Arturas M Arturas M - 7 months ago 11
Java Question

Replacing with this pattern doesn't work as I would expect it to, what's wrong?

I need help on extracting some words from this sentence:

String keywords = "I like to find something vicous in somewhere bla bla bla.\r\n" +
"https://address.suffix.com/level/somelongurlstuff";


And my matching code looks somewhat like this:

keywords = keywords.toLowerCase();
regex = "(I like to find )(.*)( in )(.*)(\\.){1}(.*)";
regex = regex.toLowerCase();
keywords = keywords.replaceAll(regex, "$4 $2"); //"$4 $2");


And I want to extract the words between
find
and
in
and between
in
and the first dot. however, as the url has multiple dots, some weird stuff starts happening and I get what I need PLUS the url wit dots replaced with empty spaces. I want the url to be gone, because it's supposed to be the matched with
(.*)
in my case, and I only need one dot after my words with
(\\.){1}
, so I wonder what's going wrong there? Any ideas?

By adding
(?s)
or doing removing all new line characters on the line before matching on the regex gives you something like:
somewhere bla bla bla address suffix something vicious
so the problem with the url without having dots still being left there persists.

This is NOT just about matching multiline text.

Answer

You need two things to fix: 1) add the DOTALL modifier since you have text that spans across multiple lines and 2) use lazy dot matching or - more efficient - a negated character class [^.] to match characters up to the first . after in:

(?s)(I like to find )(.*)( in )([^.]*)(\.)(.*)
                               ^^^^^^^

See the regex demo

However, the best one would be this one:

(?s)(I like to find )(.*?)( in )([^.]*)(\.)(.*)
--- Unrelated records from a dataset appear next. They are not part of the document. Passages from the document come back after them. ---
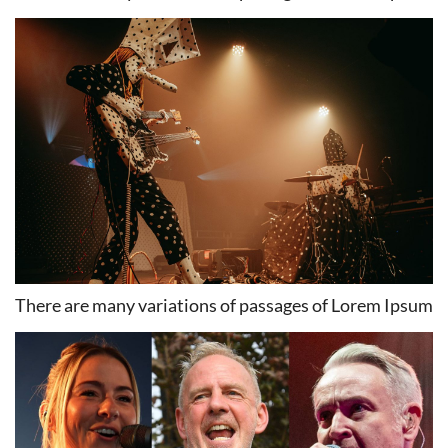
There are many variations of passages of Lorem Ipsum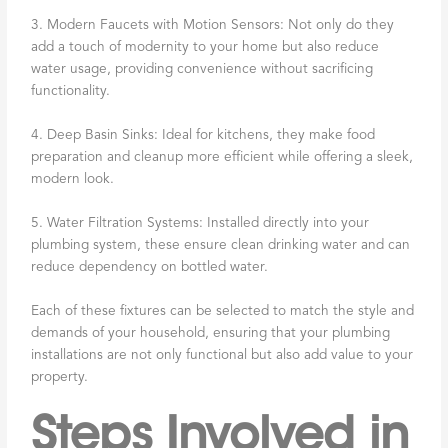
3. Modern Faucets with Motion Sensors: Not only do they
add a touch of modernity to your home but also reduce
water usage, providing convenience without sacrificing
functionality.
4. Deep Basin Sinks: Ideal for kitchens, they make food
preparation and cleanup more efficient while offering a sleek,
modern look.
5. Water Filtration Systems: Installed directly into your
plumbing system, these ensure clean drinking water and can
reduce dependency on bottled water.
Each of these fixtures can be selected to match the style and
demands of your household, ensuring that your plumbing
installations are not only functional but also add value to your
property.
Steps Involved in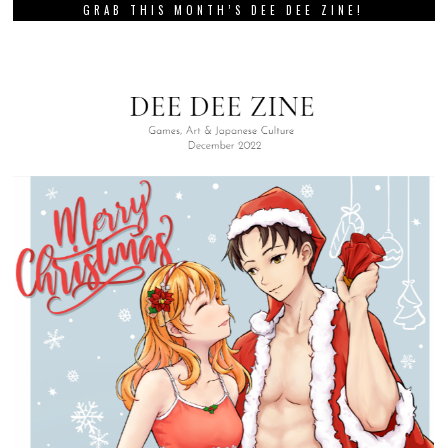
GRAB THIS MONTH’S DEE DEE ZINE!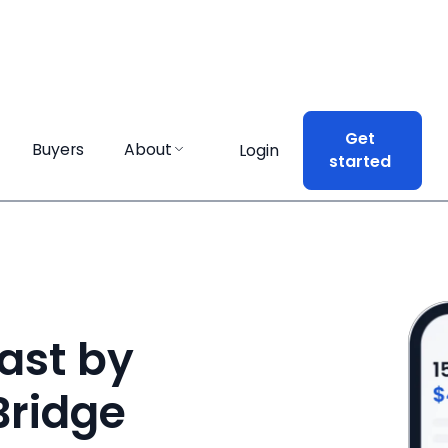
Get
Get
Buyers
Buyers
About
About
Login
Login
started
started
ast by
Bridge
The reluctant (lazy) quantifier makes the engine match as few characters as possible between the lazily quantified subpattern and the next subpattern. If we use .* before ( in ), backtracking will occur, that is, the whole string after "I like to find " will be grabbed by the regex engine, and then the engine will move backwards looking for the last in . Thus, using .*? will match up to the first in .

Instead of [^.]* you can use a . with a reluctant quantifier *? to match up to the first dot, but it is costlier in terms of performance since the engine expands the subpattern upon each fail it comes across when trying to match the string with the subsequent subpatterns.

Check my answer for Perl regex matching optional phrase in longer sentence to understand how greedy and lazy (=reluctant) quantifiers work.